Final answer:
The quotient of (x⁵-3x³ -3x²-10x+15) and (x^(2)-5) is x³-3x-25 with a remainder of -110.
Step-by-step explanation:
To find the quotient of (x⁵-3x³ -3x²-10x+15) and (x^(2)-5), we will use polynomial long division.
Step 1: Start by dividing the leading terms: x⁵ ÷ x² = x³.
Step 2: Multiply the divisor (x²-5) by the quotient (x³) and subtract the result from the dividend (x⁵-3x³): (x³)(x²-5) = x⁵-5x³. Subtracting this from the dividend gives -3x³-10x.
Step 3: Bring down the next term: -3x³-10x+15.
Step 4: Divide the new leading term (-3x³) by the leading term of the divisor (x²): -3x³ ÷ x² = -3x.
Step 5: Multiply the divisor (x²-5) by the new quotient (-3x) and subtract the result from the previous step: (-3x)(x²-5) = -3x³+15x. Subtracting this from the previous step gives -25x+15.
Step 6: Bring down the next term (-25x+15).
Step 7: Divide the new leading term (-25x) by the leading term of the divisor (x²): -25x ÷ x² = -25.
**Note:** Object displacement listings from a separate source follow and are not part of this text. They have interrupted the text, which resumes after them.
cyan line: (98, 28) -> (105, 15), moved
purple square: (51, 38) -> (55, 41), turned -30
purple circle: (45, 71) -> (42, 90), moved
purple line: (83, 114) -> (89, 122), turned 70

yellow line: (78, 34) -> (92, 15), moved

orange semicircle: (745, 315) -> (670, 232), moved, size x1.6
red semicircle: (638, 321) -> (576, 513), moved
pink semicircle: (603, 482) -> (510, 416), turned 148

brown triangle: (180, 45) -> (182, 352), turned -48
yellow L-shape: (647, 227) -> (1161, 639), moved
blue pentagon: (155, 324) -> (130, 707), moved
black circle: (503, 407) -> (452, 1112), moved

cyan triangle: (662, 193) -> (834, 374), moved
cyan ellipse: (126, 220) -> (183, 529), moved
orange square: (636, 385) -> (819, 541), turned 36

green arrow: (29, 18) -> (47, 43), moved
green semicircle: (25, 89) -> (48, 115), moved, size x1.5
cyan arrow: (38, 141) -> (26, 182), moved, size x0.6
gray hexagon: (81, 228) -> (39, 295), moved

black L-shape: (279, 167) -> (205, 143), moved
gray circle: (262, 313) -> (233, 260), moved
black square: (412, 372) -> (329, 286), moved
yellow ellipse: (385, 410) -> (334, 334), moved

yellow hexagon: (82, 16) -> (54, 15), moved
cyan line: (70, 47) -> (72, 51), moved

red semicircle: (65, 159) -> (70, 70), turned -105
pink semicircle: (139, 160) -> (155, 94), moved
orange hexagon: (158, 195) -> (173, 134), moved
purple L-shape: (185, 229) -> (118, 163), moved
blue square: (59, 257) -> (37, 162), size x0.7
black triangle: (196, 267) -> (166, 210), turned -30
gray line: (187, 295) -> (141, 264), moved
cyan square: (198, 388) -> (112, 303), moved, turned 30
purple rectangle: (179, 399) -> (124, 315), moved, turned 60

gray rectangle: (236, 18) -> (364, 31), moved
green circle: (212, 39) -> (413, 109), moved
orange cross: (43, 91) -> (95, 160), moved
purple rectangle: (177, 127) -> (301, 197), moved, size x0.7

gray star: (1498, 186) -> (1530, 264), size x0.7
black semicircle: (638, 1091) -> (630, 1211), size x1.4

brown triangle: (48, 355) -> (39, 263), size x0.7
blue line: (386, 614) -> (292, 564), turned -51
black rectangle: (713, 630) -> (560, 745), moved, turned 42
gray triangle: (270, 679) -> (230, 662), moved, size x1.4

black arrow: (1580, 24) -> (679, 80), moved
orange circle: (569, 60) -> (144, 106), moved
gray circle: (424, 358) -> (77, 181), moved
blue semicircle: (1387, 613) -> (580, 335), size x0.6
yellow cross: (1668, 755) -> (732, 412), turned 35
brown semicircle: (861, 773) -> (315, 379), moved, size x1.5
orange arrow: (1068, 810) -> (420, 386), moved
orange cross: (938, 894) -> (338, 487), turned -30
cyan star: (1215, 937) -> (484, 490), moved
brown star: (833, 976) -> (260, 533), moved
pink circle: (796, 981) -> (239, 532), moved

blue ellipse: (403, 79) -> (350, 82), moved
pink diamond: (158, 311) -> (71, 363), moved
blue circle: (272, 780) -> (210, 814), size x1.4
Step 8: Multiply the divisor (x²-5) by the new quotient (-25) and subtract the result from the previous step: (-25)(x²-5) = -25x²+125. Subtracting this from the previous step gives -110.
Step 9: Since there are no more terms to bring down, the quotient is x³-3x-25 with a remainder of -110.